Ramos was an undocumented immigrant and an MS-13 gang member. In March 2008, he and another undocumented immigrant were arrested in San Francisco on a weapons charge. Harris’s office declined to prosecute Ramos, arguing at the time that they didn’t have the evidence to make the charge stick (they did prosecute the other man arrested in the incident). Three months later, Ramos killed a man and his two sons, mistaking one of the sons for a rival gang member.
We’ll have to see how she handles this in the 60 seconds or whatever it’ll be that she has to respond. She’ll probably hit back with the story, revealed last week by Judd Legum, of Jaime Davidson, a drug kingpin who was convicted for playing a role in the murder of an undercover Syracuse police officer in 1990. Trump commuted Davidson’s sentence in his last hours in office. Last year, Davidson strangled his wife during a dispute. He was sentenced to three months in prison.
Granted, that’s not the same as a triple murder. But it’s awfully weird that Trump commuted a convicted cop killer’s sentence (Davidson did not pull the trigger, I should note; he was a drug kingpin who handed the gun to the subordinate who did the deed). Davidson’s attorney was the wife of a lawyer who had at times represented members of the Trump family. The prosecutor who sent Davidson to prison on the murder charge was angered by the pardon.
This will all be part of a larger effort by Trump to scare the country into thinking that under a President Harris, the United States is going to turn into an apocalyptic hellscape of violence committed by non-white people against white people. That’s the main course. As side dishes, throw in that she hates capitalism and wants to punish success and wants to tax you to death while she and her elitist Berkeley friends sneer at you, and that’s the Harris that Trump will want to fix in voters’ minds over the next seven weeks.
And let’s face it—what Trump plans to do can work—it has worked in the past. It will be especially effective if it goes unanswered. She should avoid getting down in the mud with him, yes, but that just means not directly answering his crude personal attacks. She needs to defend herself and hit him hard on his lies, the pandemic that he made so much worse, the insurrection, his felony conviction, his Putin-love, and all the rest.
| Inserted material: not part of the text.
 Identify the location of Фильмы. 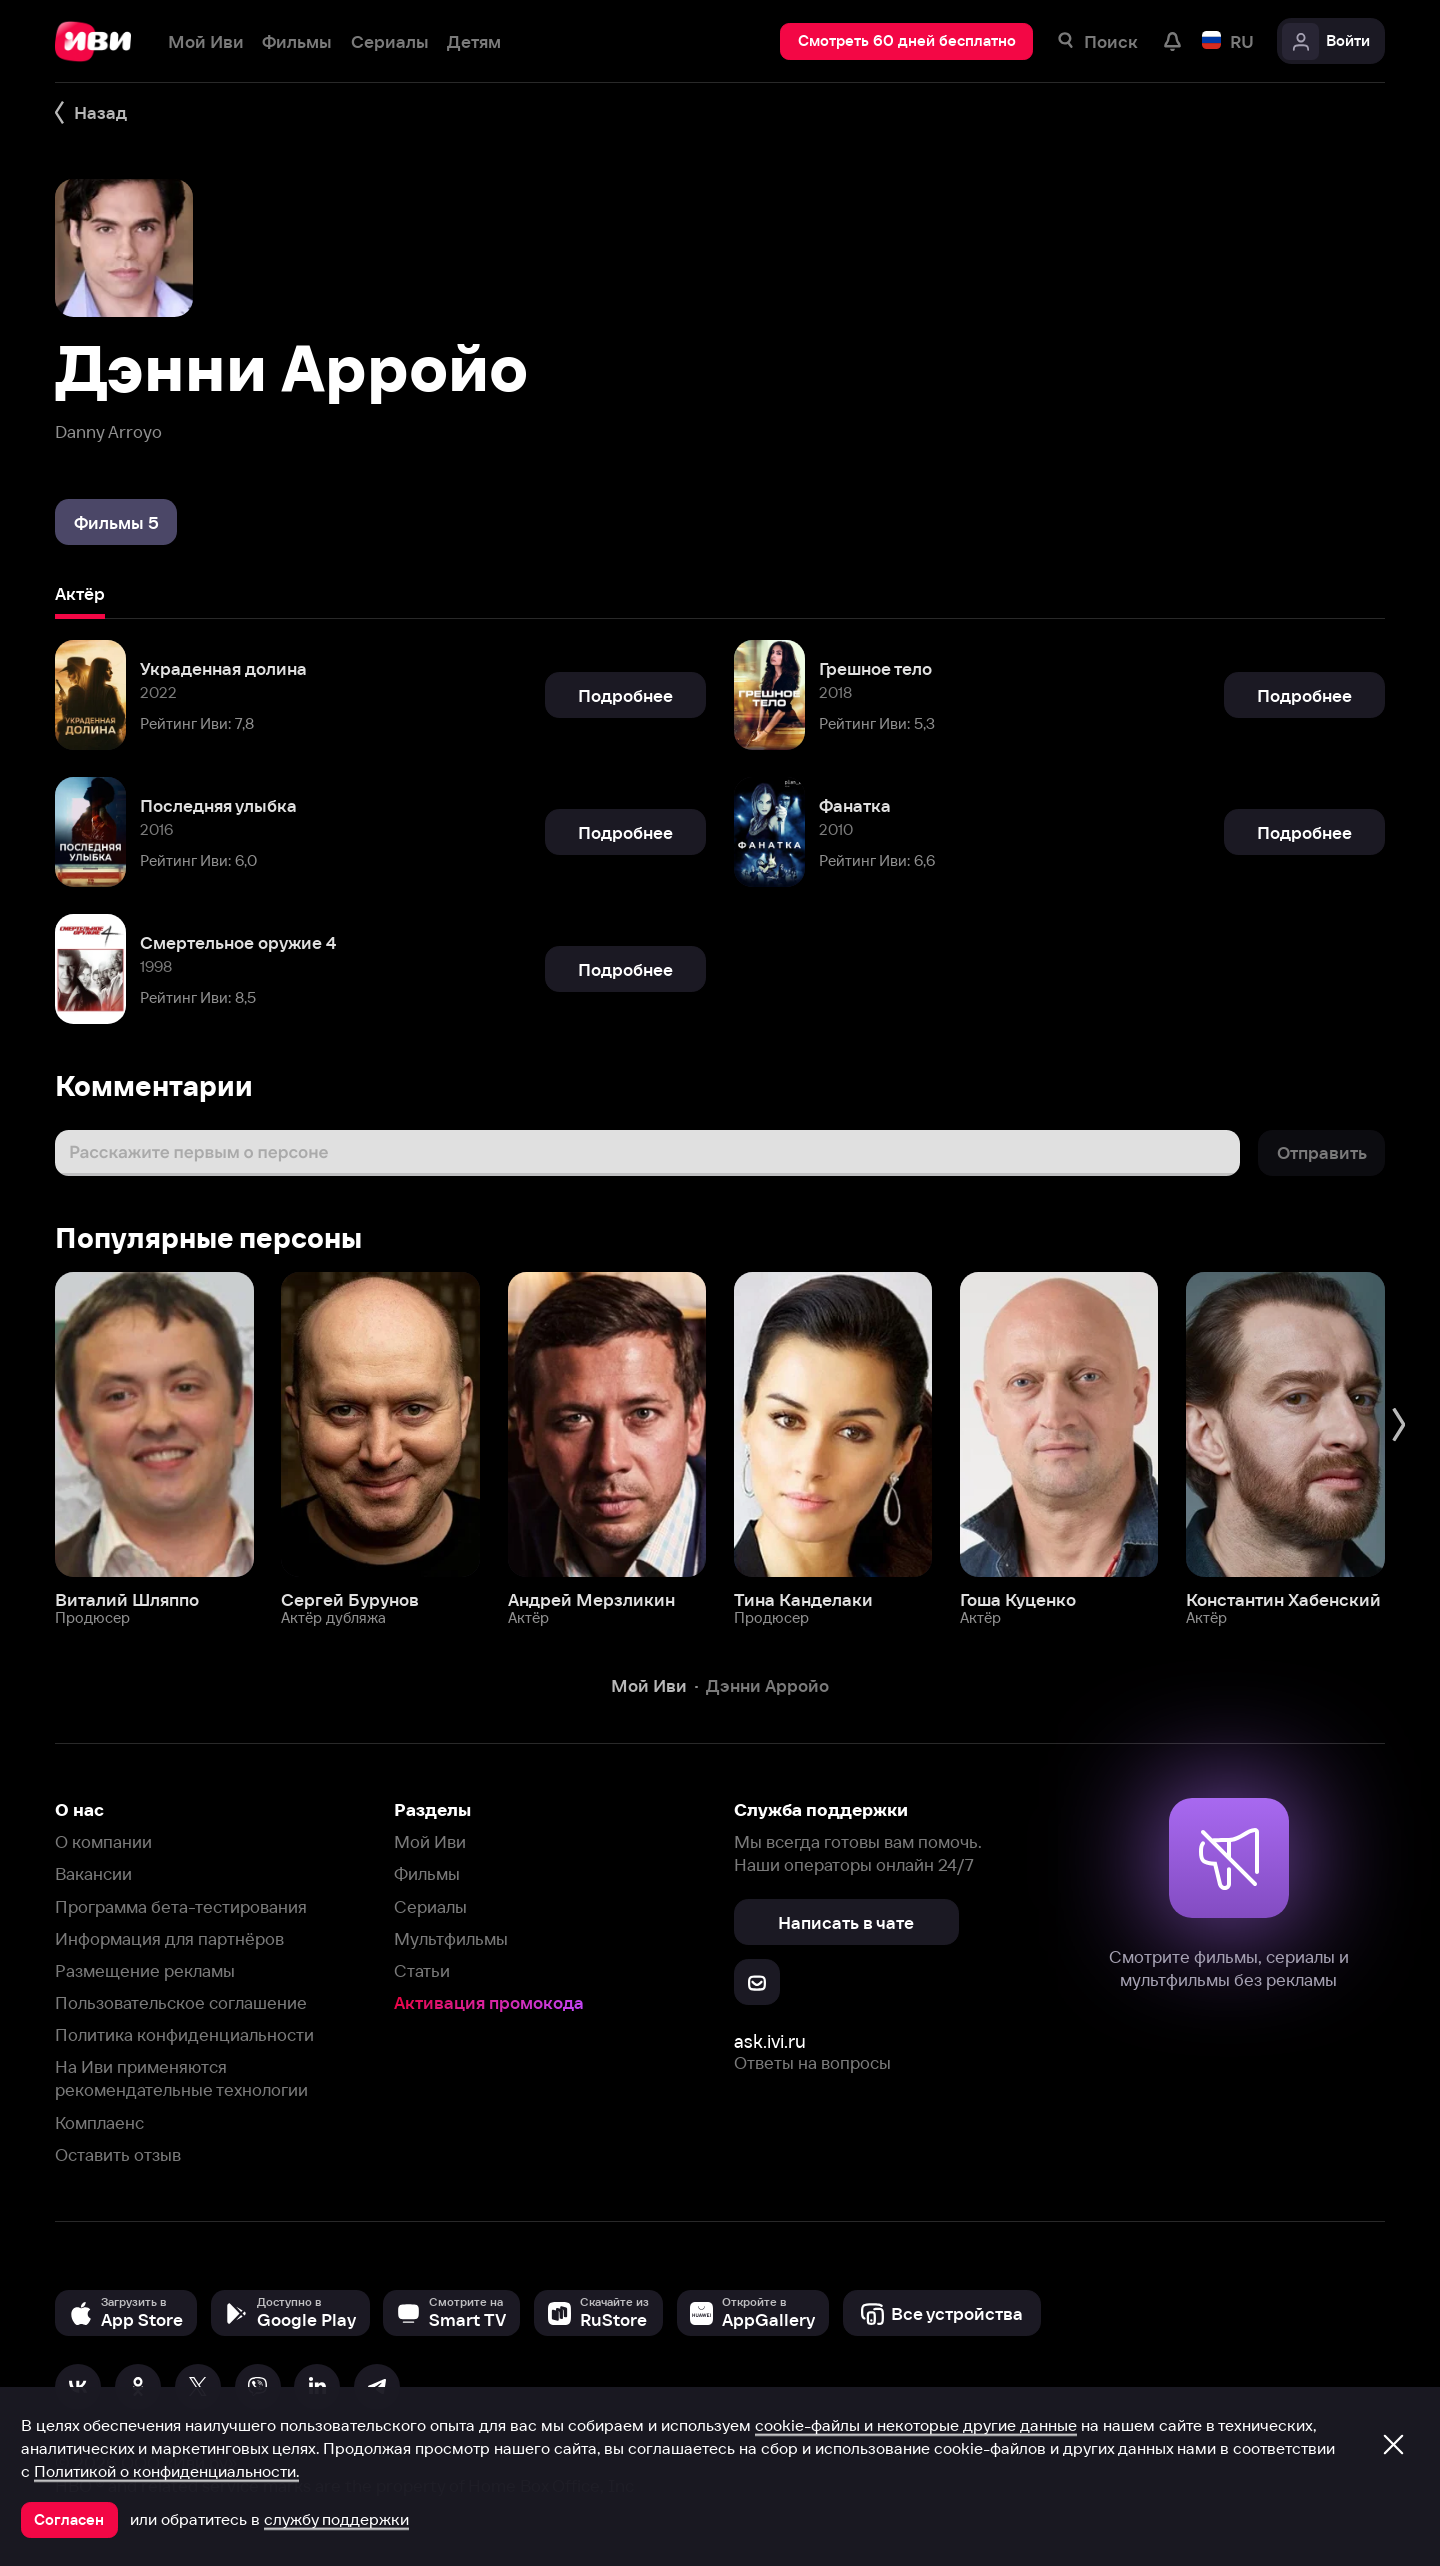 (427, 1873).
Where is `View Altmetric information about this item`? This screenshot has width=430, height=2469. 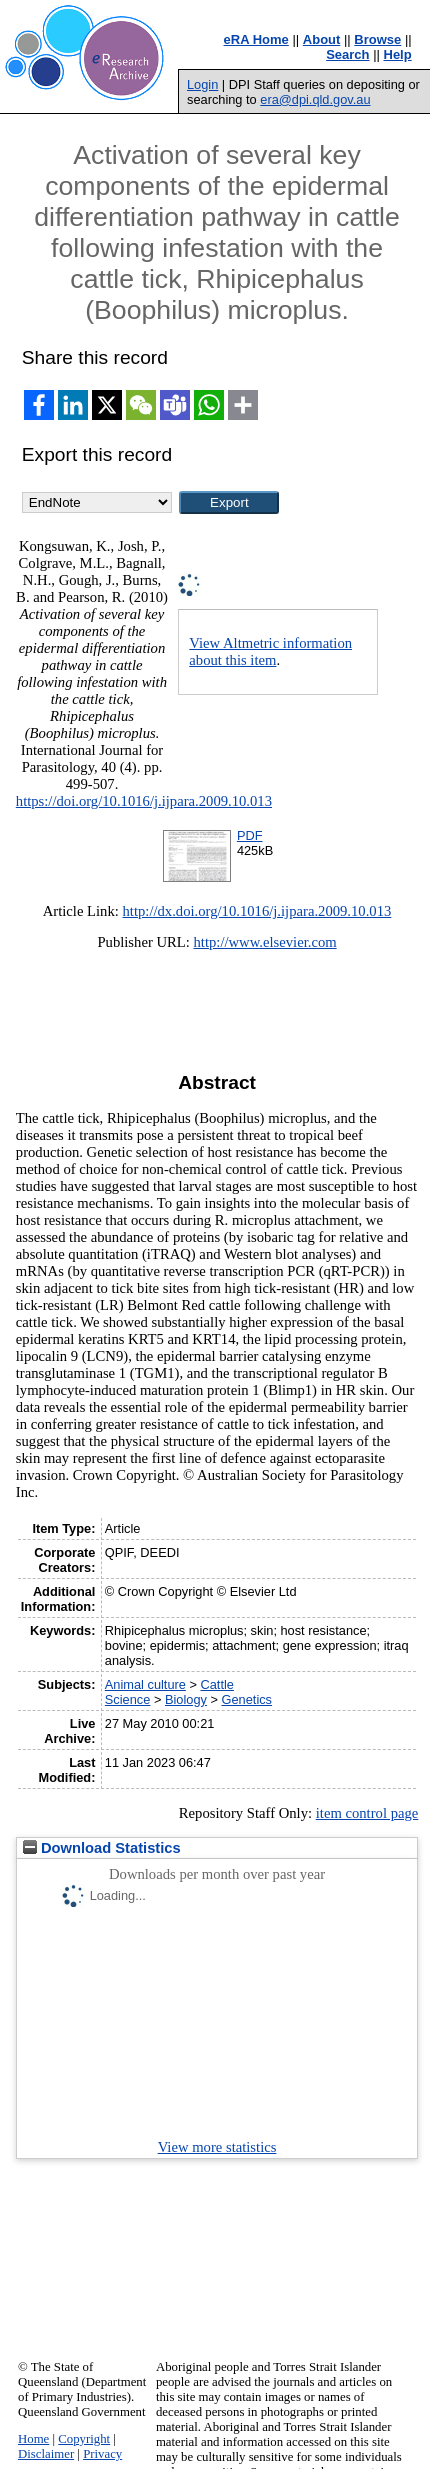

And then she needs to turn to the camera and smile and talk about the middle class and the future and what she’s going to do to help people.
Harris is something Biden no longer was by the time his debate with Trump ended: She is well positioned to win this election. I think there’s a quiet army of millions out there who are both inspired by her and terrified enough of him that they’ll register and volunteer at levels we’ve never seen, not even in 2008. But to stoke enthusiasm among voters who aren’t already true believers, she has to come out of Tuesday night with those millions feeling revved up by something in which they can put their faith. Hope can beat hate. But hope has to come to the fight ready to throw punches.